How did you convince them otherwise?

It wasn’t easy. The first order we got from the Foodstuffs group in Wellington, they ordered a pallet of it and it arrived in the warehouse and the guy in the warehouse looked at it and looked at the price on my invoice and said there was no way he could sell this so he stuck it in the corner of the warehouse. I had to go back to the buyer who actually ordered it for me and this guy had complained to this woman’s boss. The boss had said, “Don’t do anything with it”. Anyway, this woman got in touch with her boss’s boss and said, “Look, I really believe this is going to work,” and it did. She did really well, she stuck her neck out. We were coming up against what’s in places like the U.K. where they think peanut butter’s got to be cheap, because that’s just a cheap food, but it’s not. It’s a really good food. It’s really nutritious. It’s a fantastic product.

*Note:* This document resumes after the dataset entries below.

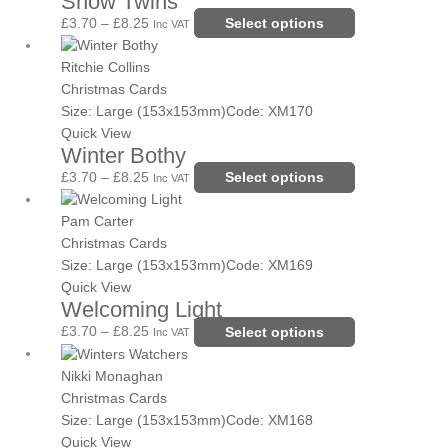
Snow Twins
options
£
3.70
–
£
8.25
Select options
Inc VAT
may
Price
This
be
range:
product
Ritchie Collins
chosen
£3.70
has
Christmas Cards
on
through
multiple
Size: Large (153x153mm)
Code: XM170
the
£8.25
variants.
Quick View
Winter Bothy
product
The
page
options
£
3.70
–
£
8.25
Select options
Inc VAT
may
Price
This
be
range:
product
Pam Carter
chosen
£3.70
has
Christmas Cards
on
through
multiple
Size: Large (153x153mm)
Code: XM169
the
£8.25
variants.
Quick View
Welcoming Light
product
The
page
options
£
3.70
–
£
8.25
Select options
Inc VAT
may
Price
This
be
range:
product
Nikki Monaghan
chosen
£3.70
has
Christmas Cards
on
through
multiple
Size: Large (153x153mm)
Code: XM168
the
£8.25
variants.
Quick View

I first saw your peanut butter at a weekend market. You’re now in every supermarket in New Zealand and seemingly all over Australia. How did you get there?

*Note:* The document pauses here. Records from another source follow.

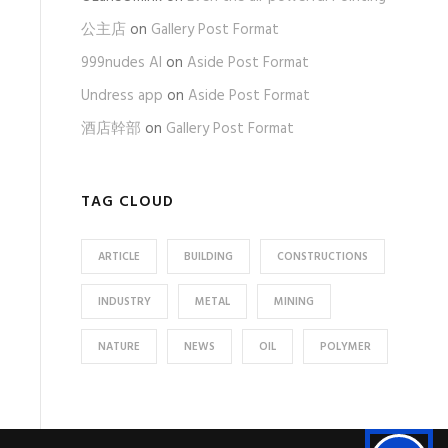
公主店
on
Gallery Post Format
999nudes AI
on
Aside Post Format
Undress app
on
Aside Post Format
酒店幹部
on
Gallery Post Format
TAG CLOUD
ARTICLE
BUILDING
CONSTRUCTIONS
INDUSTRY
METAL
MINING
NATURE
NEWS
OIL
POLYMER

Yeah. We got people eating it. We went to the markets, and people got to have a taste and have a try and realize that it’s quite different to what they’ve been eating. Peanut butter lovers are a bit special. If you eat peanut butter you eat it every day, and this is what I’ve been like. I’ve always had peanut butter every day, but once you realize there’s something that’s better than the stuff you’ve been consuming, you change. So many people say, “This is all my kids will eat.” “This is all I ever eat and I tell my friends about it.” It’s a funny thing but it’s sort of cult-y, and it used to be something that people were embarrassed to confess that they liked peanut butter because it was seen as a kid’s food. With gaily covered lids and little cartoon characters on it, it was sort of thought of as kid’s food. You didn’t talk about liking peanut butter. When we put it in one of the fancy shops or one of the delicatessens places you could see they say, “Oh peanut butter, oh god no. We drizzle olive oil on our toast in the morning.” That sort of thing.

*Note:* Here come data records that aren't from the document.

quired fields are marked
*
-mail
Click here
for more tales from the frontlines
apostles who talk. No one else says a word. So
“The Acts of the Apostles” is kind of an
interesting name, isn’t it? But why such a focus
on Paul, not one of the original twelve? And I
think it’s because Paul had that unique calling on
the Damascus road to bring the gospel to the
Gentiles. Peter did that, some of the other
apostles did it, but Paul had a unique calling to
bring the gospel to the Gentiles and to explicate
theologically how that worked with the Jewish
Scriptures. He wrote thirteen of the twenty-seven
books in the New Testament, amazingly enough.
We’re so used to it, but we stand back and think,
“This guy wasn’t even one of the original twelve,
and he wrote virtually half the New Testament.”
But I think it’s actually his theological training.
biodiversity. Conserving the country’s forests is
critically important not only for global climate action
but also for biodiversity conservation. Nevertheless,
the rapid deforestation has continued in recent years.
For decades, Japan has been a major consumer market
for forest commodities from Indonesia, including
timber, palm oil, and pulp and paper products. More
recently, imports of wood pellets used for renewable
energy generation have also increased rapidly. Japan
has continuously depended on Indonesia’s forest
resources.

I think we’ve changed that. I think we’ve made it different for people, and I think we’ve made it okay for people to enjoy peanut butter and people are acknowledging that it is a really good food. We started off by actually getting people eating it and then we went to the supermarket. A lot of people come to me and they say, “Look, how do you get your stuff into supermarkets? There’s an awful reputation in them that’s nasty and they won’t buy our stuff though and they offer us peanuts for it, so to speak.”

Supermarkets don’t buy anything, it’s the consumers that buy stuff and the supermarkets are just a channel. We started off doing the markets, telling people about it and getting people eating it and buying it online from us and then we started saying to the guys online, “You could get this cheaper, you wouldn’t have to pay for postage. I got your local supermarket to stock it, so go and ask them.” If a supermarket listens to a sales guy who comes along and says, “Hey, look I got this stuff, you need it on your shelf.” They won’t last very long at all. If they don’t listen to the customers, that’s the end. Customer pull is a very powerful thing in the food trade.

At what stage did you know it was going to work?

We had four growth stages and the first one was when I bought a stainless steel concrete mixer and a ton of peanuts from someone who would sell me a ton. I set myself up in the garage and started selling at the local market. I knew that people would buy it because my friends liked it. I’d made some in the oven that my friends liked so I knew I could make peanut butter that would sell okay. Then it sort of grew. The mix stage was pretty easy, we had to move to a little factory because the market was getting toey about us selling stuff we made in the garage at home. I got some people working with me and we got up to maybe a thousand jars a week or 500 jars a week. The next stage was nerve-racking. I wrote off to China online and ordered 30-40 thousand dollars worth of machinery and waited nervously until that turned up. I really felt like I had a lot on the line at that point. The next stage was when I took everything I had, all of my retirement money, which was about a quarter of a million dollars and went off to China and bought a whole pile of stuff and came back and set up a factory. I had no qualms at all that it was going to work by that point because I knew we could sell as much as we could make.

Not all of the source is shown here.